▶ **What you need to do**
Set down all the entries again, word for word.

Collected data entries
*****
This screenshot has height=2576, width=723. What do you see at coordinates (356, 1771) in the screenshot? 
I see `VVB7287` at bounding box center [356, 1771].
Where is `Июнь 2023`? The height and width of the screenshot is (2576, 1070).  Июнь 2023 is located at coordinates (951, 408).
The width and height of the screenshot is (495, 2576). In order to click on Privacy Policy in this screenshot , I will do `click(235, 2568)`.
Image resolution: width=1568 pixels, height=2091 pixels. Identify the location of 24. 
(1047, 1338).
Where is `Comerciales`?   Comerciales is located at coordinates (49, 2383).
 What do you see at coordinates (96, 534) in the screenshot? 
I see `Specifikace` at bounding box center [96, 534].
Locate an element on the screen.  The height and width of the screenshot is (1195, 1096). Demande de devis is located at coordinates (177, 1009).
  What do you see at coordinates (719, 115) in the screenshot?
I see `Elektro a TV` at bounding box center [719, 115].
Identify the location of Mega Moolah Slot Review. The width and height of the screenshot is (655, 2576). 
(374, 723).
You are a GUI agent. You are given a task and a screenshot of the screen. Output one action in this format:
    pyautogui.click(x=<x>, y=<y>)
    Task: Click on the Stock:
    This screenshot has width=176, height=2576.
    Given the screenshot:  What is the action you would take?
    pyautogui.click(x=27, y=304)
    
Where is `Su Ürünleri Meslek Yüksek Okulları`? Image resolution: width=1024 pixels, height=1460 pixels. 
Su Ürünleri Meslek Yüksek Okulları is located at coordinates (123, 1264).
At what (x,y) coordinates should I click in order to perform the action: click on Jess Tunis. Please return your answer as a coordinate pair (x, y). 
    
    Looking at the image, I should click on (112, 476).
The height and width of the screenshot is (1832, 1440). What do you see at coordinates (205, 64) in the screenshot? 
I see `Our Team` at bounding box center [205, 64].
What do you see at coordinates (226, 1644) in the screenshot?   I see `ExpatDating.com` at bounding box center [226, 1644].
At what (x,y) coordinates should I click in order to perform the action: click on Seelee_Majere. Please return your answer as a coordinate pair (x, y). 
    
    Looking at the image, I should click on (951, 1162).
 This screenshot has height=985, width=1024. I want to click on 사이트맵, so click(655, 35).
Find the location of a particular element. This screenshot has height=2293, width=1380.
*****
▶ **Worked solution**
This screenshot has height=2576, width=723. What do you see at coordinates (356, 1771) in the screenshot? 
I see `VVB7287` at bounding box center [356, 1771].
Where is `Июнь 2023`? The height and width of the screenshot is (2576, 1070).  Июнь 2023 is located at coordinates (951, 408).
The width and height of the screenshot is (495, 2576). In order to click on Privacy Policy in this screenshot , I will do `click(235, 2568)`.
Image resolution: width=1568 pixels, height=2091 pixels. Identify the location of 24. 
(1047, 1338).
Where is `Comerciales`?   Comerciales is located at coordinates (49, 2383).
 What do you see at coordinates (96, 534) in the screenshot? 
I see `Specifikace` at bounding box center [96, 534].
Locate an element on the screen.  The height and width of the screenshot is (1195, 1096). Demande de devis is located at coordinates (177, 1009).
  What do you see at coordinates (719, 115) in the screenshot?
I see `Elektro a TV` at bounding box center [719, 115].
Identify the location of Mega Moolah Slot Review. The width and height of the screenshot is (655, 2576). 
(374, 723).
You are a GUI agent. You are given a task and a screenshot of the screen. Output one action in this format:
    pyautogui.click(x=<x>, y=<y>)
    Task: Click on the Stock:
    This screenshot has width=176, height=2576.
    Given the screenshot:  What is the action you would take?
    pyautogui.click(x=27, y=304)
    
Where is `Su Ürünleri Meslek Yüksek Okulları`? Image resolution: width=1024 pixels, height=1460 pixels. 
Su Ürünleri Meslek Yüksek Okulları is located at coordinates (123, 1264).
At what (x,y) coordinates should I click in order to perform the action: click on Jess Tunis. Please return your answer as a coordinate pair (x, y). 
    
    Looking at the image, I should click on (112, 476).
The height and width of the screenshot is (1832, 1440). What do you see at coordinates (205, 64) in the screenshot? 
I see `Our Team` at bounding box center [205, 64].
What do you see at coordinates (226, 1644) in the screenshot?   I see `ExpatDating.com` at bounding box center [226, 1644].
At what (x,y) coordinates should I click in order to perform the action: click on Seelee_Majere. Please return your answer as a coordinate pair (x, y). 
    
    Looking at the image, I should click on (951, 1162).
 This screenshot has height=985, width=1024. I want to click on 사이트맵, so click(655, 35).
Find the location of a particular element. This screenshot has height=2293, width=1380.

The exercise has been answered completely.